This is madness I already have 3.7 and last time it compiled without any fuss. This is not even a different ebuild revision: it's the same package , how can it be refusing to go ahead now?

seems like it thinks the current script is "old" as well.

Can anyone make any sense of that for me?

TIA, Gentree.   :Cool: 

----------

## PaulBredbury

 *Gentree wrote:*   

> The crazy thing is , nothing has been upgraded both packages are exactly the same version as yesterday, it is just rebuilding what is already installed and working.

 

I'd say the cause is the ebuild change without a revision bump:

 *Quote:*   

> 01 Apr 2006; Alin Nastac <mrness@gentoo.org> rp-pppoe-3.7.ebuild:
> 
> Bail out in pkg_setup if the old /etc/init.d/rp-pppoe still exist.

 

----------

## Gentree

thanks,

I had a sneaking suspicion is might be something stupid like that.

This is just sloppy and one of those annoying things that makes gentoo a PITA to maintain.

rebuilding an installed pkg should NOT require manual intervention and deletion of existing scripts to be replaced by a new one.

That should at least be flagged by a -r1 so that we know there is a change , can look up what it is and mask it if required.

Assuming that there is actually a reason for the change, it would also mean we got a chance to update when it was available. If it has the same number it wont get picked up by portage at all.

Thanks for providing the explaination.

 :Cool: 

----------

## mrness

 *Gentree wrote:*   

> This is just sloppy and one of those annoying things that makes gentoo a PITA to maintain.

 

...and yet here you are!

 *Gentree wrote:*   

> rebuilding an installed pkg should NOT require manual intervention and deletion of existing scripts to be replaced by a new one.
> 
> That should at least be flagged by a -r1 so that we know there is a change , can look up what it is and mask it if required.

 

Really? Even though nothing has changed in any of the installed files? Damn, you are good!

 *Gentree wrote:*   

> Assuming that there is actually a reason for the change, it would also mean we got a chance to update when it was available. If it has the same number it wont get picked up by portage at all.

 

Let just say that the old /etc/init.d/rp-pppoe script does not support rp-pppoe-3.7 version. Even though the last version that installed /etc/init.d/rp-pppoe script has been removed 9+ months ago, a user was complaining about its broken init script, so I've added this simple test  to pkg_setup function.

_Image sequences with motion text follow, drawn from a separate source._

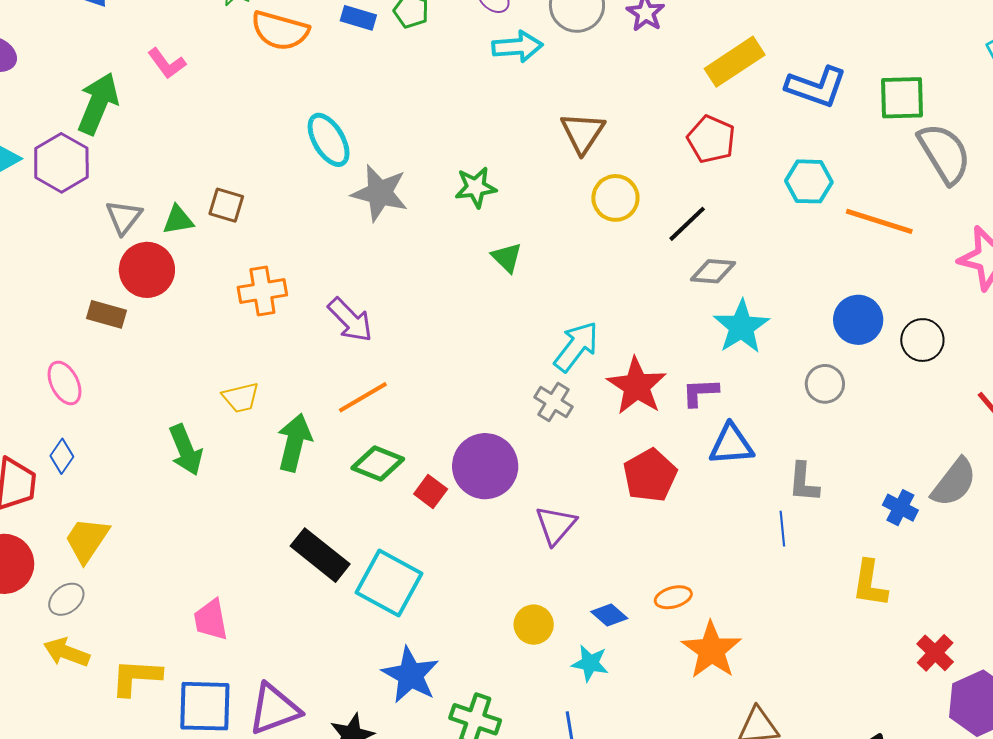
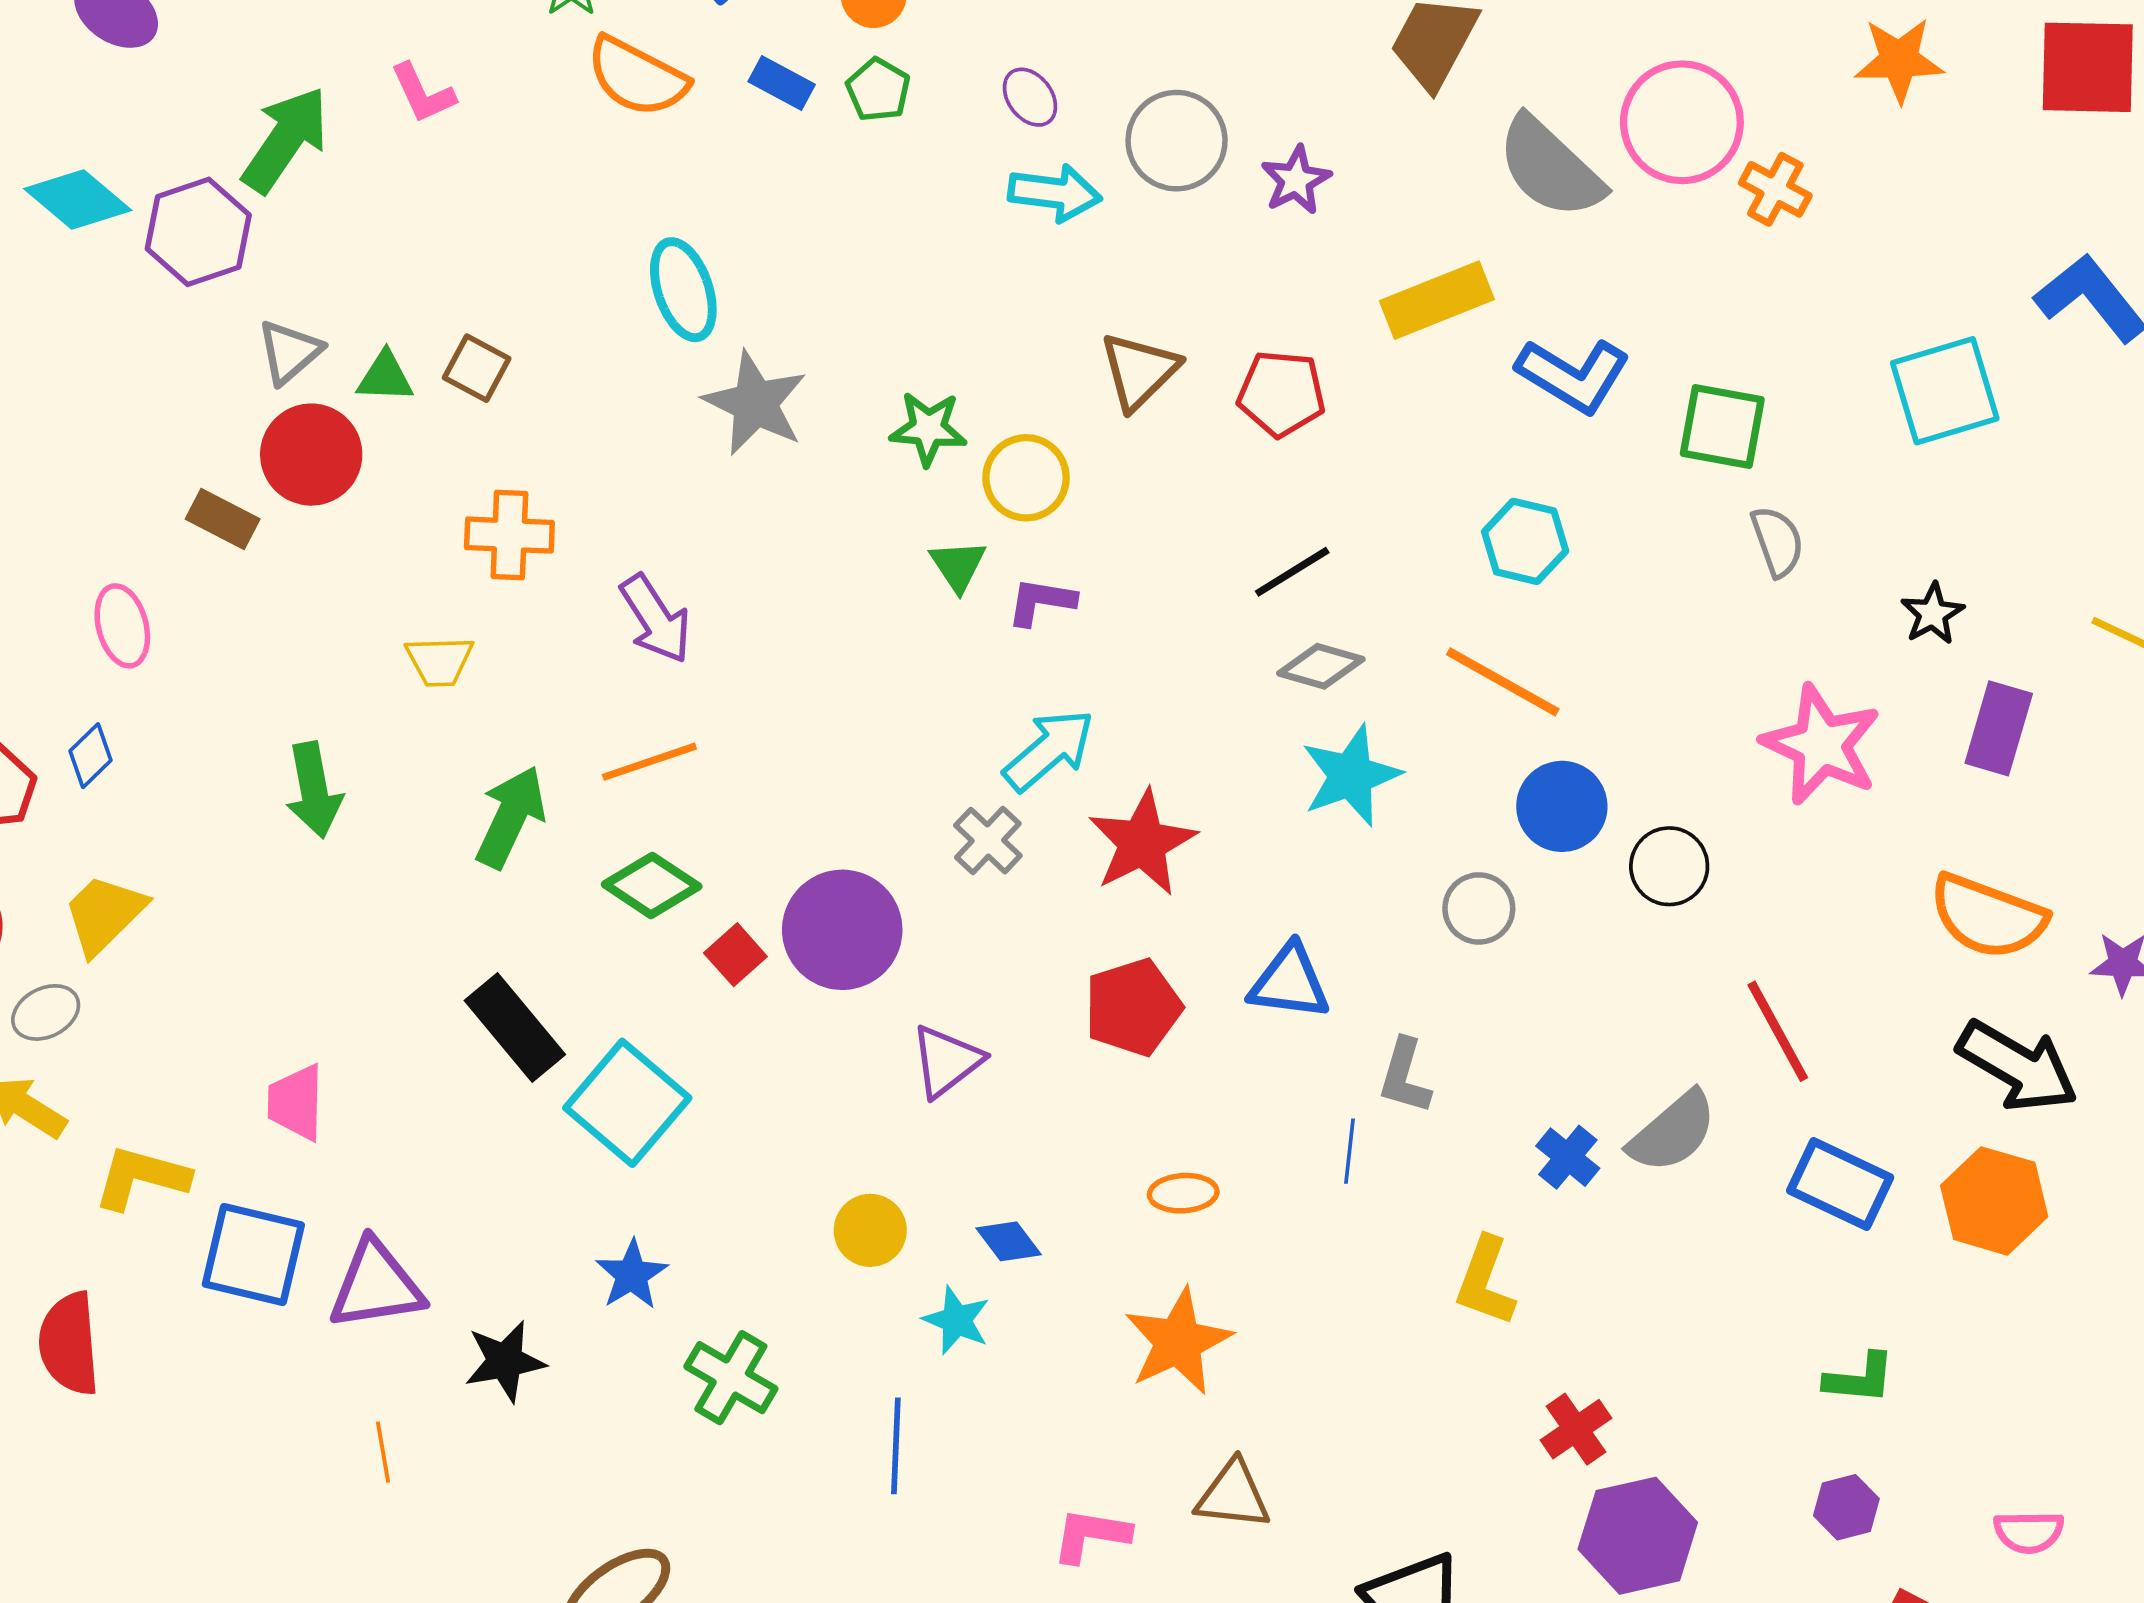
red pentagon: (711, 139) -> (1281, 393), moved, turned -30
gray semicircle: (944, 153) -> (1777, 541), size x0.6
yellow circle: (615, 198) -> (1026, 478), moved
orange line: (879, 221) -> (1503, 682), moved
purple L-shape: (700, 392) -> (1041, 602), moved
yellow trapezoid: (241, 398) -> (439, 661), moved
orange ellipse: (673, 597) -> (1183, 1193), moved
blue star: (410, 675) -> (632, 1275), size x0.7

The result : the new version of the ebuild refuses to install itself while you have the offending init script on your system. You don't need to be rocket scientist to know what you should do next.

Sadly, it wasn't simple enough for you, Gentree. Maybe you should change your name to Kubuntree?

Happy FUD spreading!

----------

## Gentree

OK I let this drop on bugzilla because it was pretty fruitless and you were obviously hell-bent on justifying that way it was done irrespective of what I posted. (you will not that this thread was posted before I filed the bug report) but if you want to shout about it at least be accurate.

 *Quote:*   

> ...and yet here you are!

  That's always a good arguement, if you dont like one aspect of a distro the whole thing is worthless and you should throw it out and use another distro that will presumably be perfect. 

Gentoo does take a lot more maintainance than other distros but has a lot of strong points as well . Overall I think it is the best distro for what I want to do. That's why I keep it. That does not mean it is beyond critisism.

 *Quote:*   

> The result : the new version of the ebuild refuses to install itself while you have the offending init script on your system. You don't need to be rocket scientist to know what you should do next.

  I never suggested it was hard to work out , what I critisised was that this "offending script" which you say does not affect anything was somehow important enough to require breaking the emerge and requiring manual intervention when in fact it would not prevent the ebuild from succeeding nor the package from working.

 *Quote:*   

> Really? Even though nothing has changed in any of the installed files? Damn, you are good!

  I wrote that on the assumption that if the ebuild refused to go ahead there must be an overriding important reason. It seems I was mistaken. 

-r suffices usually indicate a change in the ebuild without the package version changing. Since there was a significant change in the behaviour of the ebuild it would seem like an appropriate choice here. One compiles the other refuses to go ahead. Hardly insignificant.

 *Quote:*   

>  a user was complaining about its broken init script, so I've added this simple test to pkg_setup function.

  perhaps you could have explained that it did not do any harm and that if he was not happy he should install Kubuntu.

I dont see why you say the script was broken. In the bug report you said it was redundant but functionally it did not make any difference. That seems to be born out by the fact I had been running 3.7 successfully for serveral weeks with the "broken" script before the new ebuild decided there was no way it could be allowed to remain on my system.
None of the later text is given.